For the entries below, state how many lines contain the word "Case" and add nothing else.

Start of Given data

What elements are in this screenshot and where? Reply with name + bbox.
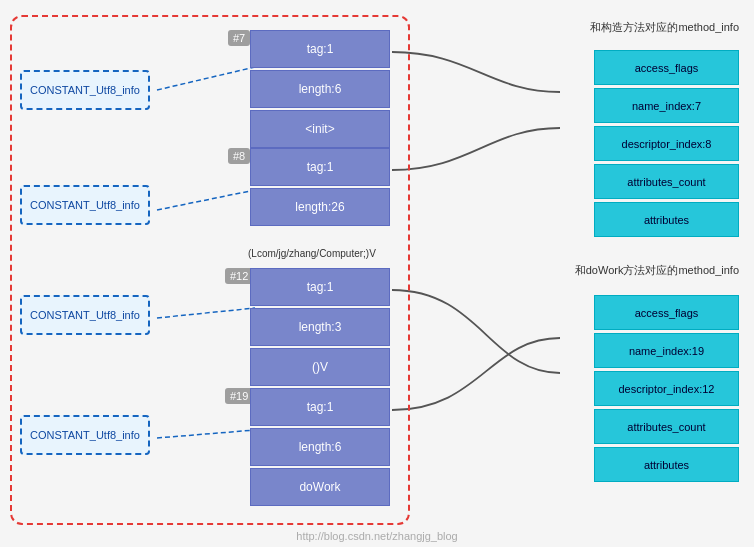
purple-group-2: tag:1 length:26 <box>250 148 390 228</box>
watermark: http://blog.csdn.net/zhangjg_blog <box>296 530 457 542</box>
purple-group-1: tag:1 length:6 <init> <box>250 30 390 150</box>
teal-box-2-4: attributes_count <box>594 409 739 444</box>
teal-group-2: access_flags name_index:19 descriptor_in… <box>594 295 739 485</box>
teal-box-1-1: access_flags <box>594 50 739 85</box>
teal-box-1-3: descriptor_index:8 <box>594 126 739 161</box>
teal-box-1-2: name_index:7 <box>594 88 739 123</box>
purple-box-4-2: length:6 <box>250 428 390 466</box>
purple-box-3-3: ()V <box>250 348 390 386</box>
teal-box-2-3: descriptor_index:12 <box>594 371 739 406</box>
badge-7: #7 <box>228 30 250 46</box>
purple-box-1-2: length:6 <box>250 70 390 108</box>
constant-label-2: CONSTANT_Utf8_info <box>30 199 140 211</box>
teal-box-1-4: attributes_count <box>594 164 739 199</box>
constant-label-4: CONSTANT_Utf8_info <box>30 429 140 441</box>
teal-box-2-5: attributes <box>594 447 739 482</box>
purple-box-3-2: length:3 <box>250 308 390 346</box>
label-lcom: (Lcom/jg/zhang/Computer;)V <box>248 248 376 259</box>
teal-box-2-2: name_index:19 <box>594 333 739 368</box>
purple-box-4-3: doWork <box>250 468 390 506</box>
teal-box-1-5: attributes <box>594 202 739 237</box>
purple-box-2-2: length:26 <box>250 188 390 226</box>
constant-utf8-box-3: CONSTANT_Utf8_info <box>20 295 150 335</box>
teal-group-1: access_flags name_index:7 descriptor_ind… <box>594 50 739 240</box>
purple-group-4: tag:1 length:6 doWork <box>250 388 390 508</box>
purple-box-1-1: tag:1 <box>250 30 390 68</box>
purple-group-3: tag:1 length:3 ()V <box>250 268 390 388</box>
constant-label-1: CONSTANT_Utf8_info <box>30 84 140 96</box>
purple-box-3-1: tag:1 <box>250 268 390 306</box>
constant-utf8-box-4: CONSTANT_Utf8_info <box>20 415 150 455</box>
method-title-1: 和构造方法对应的method_info <box>539 20 739 35</box>
constant-utf8-box-1: CONSTANT_Utf8_info <box>20 70 150 110</box>
constant-utf8-box-2: CONSTANT_Utf8_info <box>20 185 150 225</box>
purple-box-4-1: tag:1 <box>250 388 390 426</box>
teal-box-2-1: access_flags <box>594 295 739 330</box>
badge-8: #8 <box>228 148 250 164</box>
purple-box-2-1: tag:1 <box>250 148 390 186</box>
method-title-2: 和doWork方法对应的method_info <box>539 263 739 278</box>
purple-box-1-3: <init> <box>250 110 390 148</box>
constant-label-3: CONSTANT_Utf8_info <box>30 309 140 321</box>
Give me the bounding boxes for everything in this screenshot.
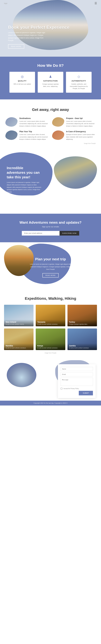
plan-content: Plan your next trip Lotus sit amet est p… — [0, 250, 101, 280]
plan-section: Plan your next trip Lotus sit amet est p… — [0, 242, 101, 288]
expedition-card-kenya[interactable]: KenyaId velit sit amet vehicles semetum. — [36, 328, 65, 350]
plan-read-more-button[interactable]: READ MORE — [42, 273, 59, 278]
getaway-image-credit: Image from Freepik — [5, 143, 96, 144]
satisfaction-icon: ♟ — [40, 75, 61, 78]
expeditions-grid: New ZelandId velit ut tortor pretium viv… — [4, 305, 97, 326]
expedition-overlay: TanzaniaId velit sit amet vehicles semet… — [36, 320, 65, 326]
expedition-sub: Id velit ut tortor pretium viverra. — [6, 324, 32, 325]
expedition-card-new-zeland[interactable]: New ZelandId velit ut tortor pretium viv… — [4, 305, 33, 326]
form-privacy-checkbox[interactable] — [61, 388, 62, 390]
expedition-name: Zambia — [69, 345, 95, 347]
quality-title: QUALITY — [12, 80, 32, 82]
hikers-visual — [54, 156, 97, 189]
how-card-quality: ◎ QUALITY 99% of all tours are added — [9, 72, 35, 93]
adventures-read-more-button[interactable]: READ MORE — [7, 196, 23, 200]
how-card-authenticity: ◇ AUTHENTICITY Guided, authentic, and me… — [66, 72, 92, 93]
quality-desc: 99% of all tours are added — [12, 83, 32, 85]
expedition-card-tanzania[interactable]: TanzaniaId velit sit amet vehicles semet… — [36, 305, 65, 326]
form-message-input[interactable] — [61, 378, 93, 386]
getaway-grid: Destinations Lorem est. Lorem ipsum dolo… — [5, 117, 96, 141]
authenticity-icon: ◇ — [69, 75, 89, 78]
expedition-sub: Id velit sit amet vehicles semetum. — [37, 347, 64, 349]
destinations-text: Destinations Lorem est. Lorem ipsum dolo… — [19, 117, 49, 127]
adventures-description: Lorem ipsum est placerat in egestas. Int… — [7, 181, 42, 193]
destinations-image — [5, 117, 17, 127]
expedition-card-namibia[interactable]: NamibiaId velit sit amet vehicles semetu… — [4, 328, 33, 350]
prepare-text: Prepare - Gear Up! Lorem est. Lorem ipsu… — [66, 117, 96, 127]
expeditions-image-credit: Image from Freepik — [4, 352, 97, 354]
expedition-card-turkey[interactable]: TurkeyCongue quisque egestas diam. — [68, 305, 97, 326]
nature-visual — [7, 363, 36, 387]
hero-read-more-button[interactable]: READ MORE — [8, 44, 24, 48]
how-title: How We Do It? — [5, 64, 96, 68]
prepare-title: Prepare - Gear Up! — [66, 117, 96, 120]
footer-image-section: I accept the Privacy Policy SUBMIT — [0, 360, 101, 401]
contact-form: I accept the Privacy Policy SUBMIT — [58, 364, 96, 398]
expedition-name: Kenya — [37, 345, 64, 347]
adventures-content: Incredible adventures you can take this … — [0, 160, 48, 206]
menu-icon[interactable]: ☰ — [95, 2, 97, 5]
how-cards: ◎ QUALITY 99% of all tours are added ♟ S… — [5, 72, 96, 93]
expedition-sub: Congue quisque egestas diam. — [69, 324, 95, 325]
authenticity-desc: Guided, authentic, and memorable Experie… — [69, 83, 89, 90]
expedition-sub: Id velit sit amet vehicles semetum. — [6, 347, 32, 349]
satisfaction-desc: Congue quisque egestas diam, arcu. adipi… — [40, 83, 61, 88]
expedition-card-zambia[interactable]: ZambiaId velit at tortor pretium semetum… — [68, 328, 97, 350]
header: logo ☰ — [0, 0, 101, 6]
form-checkbox-row: I accept the Privacy Policy — [61, 388, 93, 390]
prepare-desc: Lorem est. Lorem ipsum dolor sit amet, c… — [66, 120, 96, 127]
form-message-row — [61, 378, 93, 386]
newsletter-form: SUBSCRIBE NOW — [5, 231, 96, 236]
newsletter-email-input[interactable] — [22, 231, 60, 236]
expeditions-section: Expeditions, Walking, Hiking New ZelandI… — [0, 288, 101, 360]
plan-text: Plan Your Trip Lorem est. Lorem ipsum do… — [19, 130, 49, 140]
newsletter-subscribe-button[interactable]: SUBSCRIBE NOW — [60, 231, 79, 236]
getaway-item-destinations: Destinations Lorem est. Lorem ipsum dolo… — [5, 117, 49, 127]
emergency-title: In Case of Emergency — [66, 130, 96, 132]
getaway-item-emergency: In Case of Emergency Quisque id lorem ip… — [52, 130, 96, 140]
expedition-name: Namibia — [6, 345, 32, 347]
adventures-title: Incredible adventures you can take this … — [7, 166, 42, 180]
getaway-item-prepare: Prepare - Gear Up! Lorem est. Lorem ipsu… — [52, 117, 96, 127]
footer-round-image — [7, 363, 36, 387]
expeditions-title: Expeditions, Walking, Hiking — [4, 296, 97, 301]
newsletter-section: Want Adventures news and updates? Sign u… — [0, 214, 101, 242]
form-submit-button[interactable]: SUBMIT — [79, 391, 93, 396]
expedition-overlay: New ZelandId velit ut tortor pretium viv… — [4, 320, 33, 326]
authenticity-title: AUTHENTICITY — [69, 80, 89, 82]
hero-description: Lectus sit amet est placerat in egestas.… — [8, 32, 48, 42]
plan-title: Plan your next trip — [3, 257, 98, 261]
how-section: How We Do It? ◎ QUALITY 99% of all tours… — [0, 57, 101, 100]
emergency-desc: Quisque id lorem ipsum. Lorem ipsum dolo… — [66, 134, 96, 140]
adventures-image — [54, 156, 97, 189]
destinations-desc: Lorem est. Lorem ipsum dolor sit amet, c… — [19, 120, 49, 127]
plan-desc: Lorem est. Lorem ipsum dolor sit amet, c… — [19, 134, 49, 140]
hero-content: Book your Perfect Experience Lectus sit … — [8, 25, 69, 48]
expeditions-grid-bottom: NamibiaId velit sit amet vehicles semetu… — [4, 328, 97, 350]
getaway-title: Get away, right away — [5, 108, 96, 112]
plan-title: Plan Your Trip — [19, 130, 49, 132]
getaway-section: Get away, right away Destinations Lorem … — [0, 100, 101, 152]
expedition-overlay: KenyaId velit sit amet vehicles semetum. — [36, 343, 65, 350]
destinations-title: Destinations — [19, 117, 49, 120]
footer-copyright: Copyright 2022 for the last day. Copyrig… — [0, 401, 101, 406]
expedition-name: New Zeland — [6, 321, 32, 323]
expedition-sub: Id velit at tortor pretium semetum. — [69, 347, 95, 349]
hero-title: Book your Perfect Experience — [8, 25, 69, 30]
prepare-image — [52, 117, 64, 127]
expedition-name: Tanzania — [37, 321, 64, 323]
form-name-input[interactable] — [61, 367, 93, 371]
expedition-overlay: TurkeyCongue quisque egestas diam. — [68, 320, 97, 326]
copyright-text: Copyright 2022 for the last day. Copyrig… — [3, 402, 98, 404]
form-email-input[interactable] — [61, 372, 93, 376]
form-name-row — [61, 367, 93, 371]
expedition-name: Turkey — [69, 321, 95, 323]
plan-image — [5, 130, 17, 140]
expedition-overlay: ZambiaId velit at tortor pretium semetum… — [68, 343, 97, 350]
expedition-sub: Id velit sit amet vehicles semetum. — [37, 324, 64, 325]
how-card-satisfaction: ♟ SATISFACTION Congue quisque egestas di… — [38, 72, 63, 93]
form-email-row — [61, 372, 93, 376]
adventures-section: Incredible adventures you can take this … — [0, 152, 101, 214]
logo: logo — [4, 2, 7, 4]
getaway-item-plan: Plan Your Trip Lorem est. Lorem ipsum do… — [5, 130, 49, 140]
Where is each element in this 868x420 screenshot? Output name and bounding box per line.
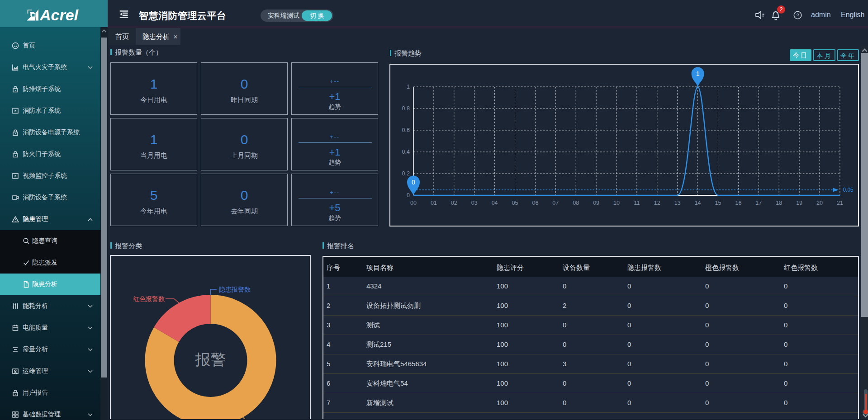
svg-text:Acrel: Acrel	[39, 8, 79, 22]
svg-text:19: 19	[796, 200, 802, 206]
svg-text:01: 01	[431, 200, 437, 206]
svg-text:21: 21	[837, 200, 843, 206]
svg-text:03: 03	[471, 200, 478, 206]
svg-text:05: 05	[512, 200, 518, 206]
svg-text:隐患报警数: 隐患报警数	[219, 286, 251, 293]
svg-text:0.8: 0.8	[402, 105, 410, 112]
svg-text:16: 16	[735, 200, 741, 206]
svg-text:04: 04	[492, 200, 498, 206]
svg-text:14: 14	[695, 200, 701, 206]
svg-text:20: 20	[816, 200, 823, 206]
svg-text:08: 08	[573, 200, 579, 206]
svg-text:11: 11	[634, 200, 640, 206]
svg-text:0.05: 0.05	[843, 187, 854, 193]
svg-text:报警: 报警	[194, 351, 226, 368]
svg-text:1: 1	[407, 84, 410, 90]
svg-text:0.2: 0.2	[402, 170, 410, 177]
svg-text:15: 15	[715, 200, 721, 206]
svg-text:?: ?	[796, 13, 799, 18]
svg-text:18: 18	[776, 200, 782, 206]
svg-text:0: 0	[412, 179, 415, 186]
svg-text:09: 09	[593, 200, 599, 206]
svg-text:0.4: 0.4	[402, 149, 410, 155]
svg-text:红色报警数: 红色报警数	[133, 295, 165, 302]
svg-text:02: 02	[451, 200, 457, 206]
svg-text:13: 13	[674, 200, 681, 206]
svg-text:0.6: 0.6	[402, 127, 410, 133]
svg-text:10: 10	[613, 200, 620, 206]
svg-text:07: 07	[552, 200, 559, 206]
svg-text:12: 12	[654, 200, 660, 206]
svg-text:0: 0	[407, 192, 410, 198]
svg-text:1: 1	[696, 70, 700, 77]
svg-text:17: 17	[755, 200, 762, 206]
svg-text:06: 06	[532, 200, 538, 206]
svg-text:00: 00	[410, 200, 417, 206]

End of Given data

** Response **
2